* Instructions for the task *
Only the lines from the one containing "с сайта обратная активная" through the end of the entries are to be copied, exactly and without pictures, please.

* Entries supplied *
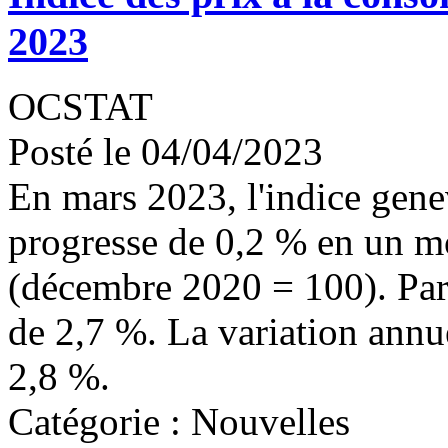
2023
OCSTAT
Posté le 04/04/2023
En mars 2023, l'indice gene
progresse de 0,2 % en un moi
(décembre 2020 = 100). Par 
de 2,7 %. La variation annu
2,8 %.
Catégorie : Nouvelles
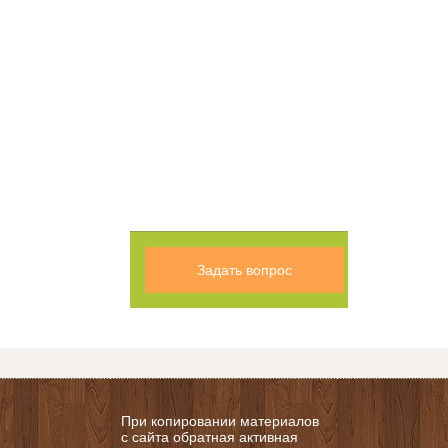
Задать вопрос
При копировании материалов
с сайта обратная активная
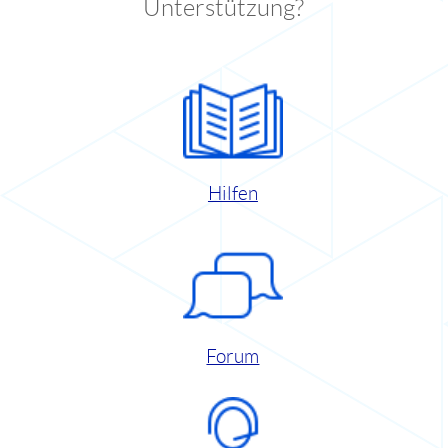
Unterstützung?
Hilfen
Forum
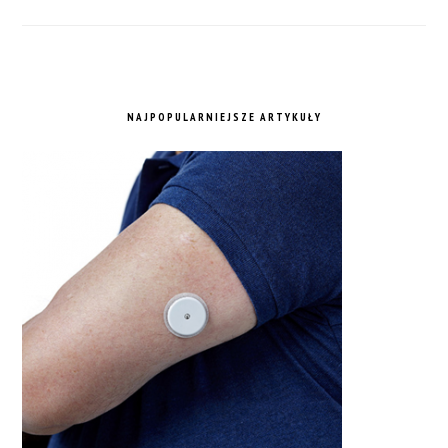
NAJPOPULARNIEJSZE ARTYKUŁY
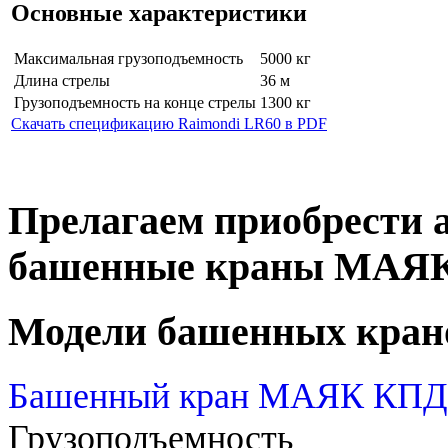
Основные характеристики
Максимальная грузоподъемность
5000 кг
Длина стрелы
36 м
Грузоподъемность на конце стрелы
1300 кг
Скачать спецификацию Raimondi LR60 в PDF
Прелагаем приобрести 
башенные краны МАЯ
Модели башенных кран
Башенный кран МАЯК КПД 
Грузоподъемность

* Expected output *
с сайта обратная активная
Unterstützung?
Hilfen
Forum
NAJPOPULARNIEJSZE ARTYKUŁY
Основные характеристики
Максимальная грузоподъемность
5000 кг
Длина стрелы
36 м
Грузоподъемность на конце стрелы
1300 кг
Скачать спецификацию Raimondi LR60 в PDF
Прелагаем приобрести 
башенные краны МАЯ
Модели башенных кран
Башенный кран МАЯК КПД 
Грузоподъемность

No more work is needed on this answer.